As a global company, this is an ongoing focus for Jam City. We take what we have dubbed internally as a “GLOCAL” approach, where we thoughtfully introduce global initiatives from a local perspective. What does this look like? To keep people connected through sharing learning experiences that promote our values, including a focus on diversity and inclusion (D&I) and well-being initiatives, we doubled down on globally-implemented People programs.
For example, we rolled out a series of lunch-and-learn programs to reinforce our D&I initiatives and established an active schedule of speaker sessions to engage our remote workforce. And because time zones can be challenging to navigate, we’ve implemented recording and sharing protocols, while leveraging internal communications tools such as the company intranet to allow companies to view internal presentations at their leisure.
What are some of the steps you’re taking to implement diversity and inclusion in the workplace in a hybrid office?

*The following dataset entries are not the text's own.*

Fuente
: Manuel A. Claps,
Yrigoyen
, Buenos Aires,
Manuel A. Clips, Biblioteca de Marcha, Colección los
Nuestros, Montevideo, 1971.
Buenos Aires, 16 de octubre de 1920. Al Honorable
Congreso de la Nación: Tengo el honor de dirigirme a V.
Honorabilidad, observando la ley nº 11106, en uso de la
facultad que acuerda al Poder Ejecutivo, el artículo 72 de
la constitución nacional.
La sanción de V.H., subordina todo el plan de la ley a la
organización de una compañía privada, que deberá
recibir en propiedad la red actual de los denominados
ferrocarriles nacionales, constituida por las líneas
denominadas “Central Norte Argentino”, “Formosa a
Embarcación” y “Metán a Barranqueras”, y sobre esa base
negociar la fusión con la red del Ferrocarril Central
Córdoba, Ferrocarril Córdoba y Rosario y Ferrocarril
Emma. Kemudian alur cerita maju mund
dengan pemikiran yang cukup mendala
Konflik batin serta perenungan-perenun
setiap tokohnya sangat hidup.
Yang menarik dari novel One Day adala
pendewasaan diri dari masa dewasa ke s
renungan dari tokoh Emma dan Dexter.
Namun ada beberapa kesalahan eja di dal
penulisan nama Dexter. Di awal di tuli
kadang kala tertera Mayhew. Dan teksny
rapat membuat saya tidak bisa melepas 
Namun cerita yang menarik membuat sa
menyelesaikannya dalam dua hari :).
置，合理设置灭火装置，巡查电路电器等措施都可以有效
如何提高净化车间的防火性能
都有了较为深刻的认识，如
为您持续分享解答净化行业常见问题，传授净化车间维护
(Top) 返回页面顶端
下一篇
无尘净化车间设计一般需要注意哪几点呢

Diversity and inclusion programs are a cornerstone of a positive work culture at Jam City. We want to make sure we are focused on how we think about inclusion in our daily work routines including in meetings, events, and ongoing company communications. That responsibility lies with everyone, from the most junior staff and up through the ranks. We’ve taken steps to upgrade our benefit packages to be more inclusive, ensuring we are looking at our broader employee pool’s needs, including working parents and care-givers. We’ve also created a peer mentorship program so people from across the world can share best practices and help each other develop in their careers.
With more people working remotely, how are you addressing employees’ growing mental and emotional health needs?

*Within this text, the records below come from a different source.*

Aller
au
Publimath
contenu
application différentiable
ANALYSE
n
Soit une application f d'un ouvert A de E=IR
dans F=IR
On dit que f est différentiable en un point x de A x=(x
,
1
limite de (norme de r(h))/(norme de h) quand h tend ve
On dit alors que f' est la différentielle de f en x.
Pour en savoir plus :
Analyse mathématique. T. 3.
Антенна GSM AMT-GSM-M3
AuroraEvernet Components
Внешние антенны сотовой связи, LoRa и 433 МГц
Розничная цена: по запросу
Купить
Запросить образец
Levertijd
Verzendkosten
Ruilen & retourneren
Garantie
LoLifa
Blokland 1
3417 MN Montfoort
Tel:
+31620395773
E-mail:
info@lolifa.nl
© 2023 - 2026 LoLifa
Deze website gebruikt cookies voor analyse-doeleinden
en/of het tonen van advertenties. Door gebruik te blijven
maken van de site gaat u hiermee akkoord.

This year we increased our investment in mental health and support for our employees’ emotional needs. We subsidized behavioral health, expanded our EAP, provided mediation classes, implemented mental health days on Fridays (to allow employees to recharge). We are also investing in mental health support in the language where each of the studios are located.

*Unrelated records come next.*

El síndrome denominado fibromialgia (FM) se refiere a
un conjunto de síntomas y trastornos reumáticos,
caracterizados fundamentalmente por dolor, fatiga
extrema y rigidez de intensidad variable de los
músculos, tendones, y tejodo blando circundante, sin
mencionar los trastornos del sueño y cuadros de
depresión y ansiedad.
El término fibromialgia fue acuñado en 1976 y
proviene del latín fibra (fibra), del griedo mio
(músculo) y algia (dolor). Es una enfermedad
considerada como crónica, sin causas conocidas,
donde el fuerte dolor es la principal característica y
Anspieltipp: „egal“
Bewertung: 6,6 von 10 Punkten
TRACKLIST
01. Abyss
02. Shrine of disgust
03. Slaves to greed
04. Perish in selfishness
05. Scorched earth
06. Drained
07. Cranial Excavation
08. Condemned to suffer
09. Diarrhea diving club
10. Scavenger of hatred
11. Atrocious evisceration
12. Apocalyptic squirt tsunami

How has the pandemic affected hiring/recruiting broadly speaking?
Remote first has really broadened our scope of recruiting and hiring, as proximity to the office and commute times are no longer roadblocks. We’re able to court more candidates that are the right fit for the company, regardless of their physical location. We’re finding that candidates are very receptive to the support and benefits we’re offering to our remote employees, such as helping them optimize their home workspaces or offering flexibility to parents and caregivers. There are also folks who do not have the most ideal work-from-home set-ups or prefer to be in an office, so we are creating physical spaces in the office conducive to collaboration and stocked with everything they need to do their best work remotely.
What kind of practices best reflect Jam City’s distinguished work culture?
We actively listen to our diverse workforce spread across the globe, each studio with its own unique specific expertises and various feedback threads, and strive to improve based on the input we hear. We encourage everyone at Jam City to present ideas, make suggestions on how we can do things better, and ask questions. From interns to executives, everyone has a voice and can come up with the next hit game. We formalize this mantra with the Think Big program, and encourage everyone to submit ideas for new games.
Cross-functional meetings are another Jam City staple, where game teams across all disciplines come together regularly to collaborate, provide updates and ask questions. This structure encourages teams to work outside their bubble, but also consider how their work can positively impact others, and vice versa. It wouldn’t be just game developers, artists, and programmers having their own meeting, then marketing, publishing, and public relations having another, but bringing all these groups together.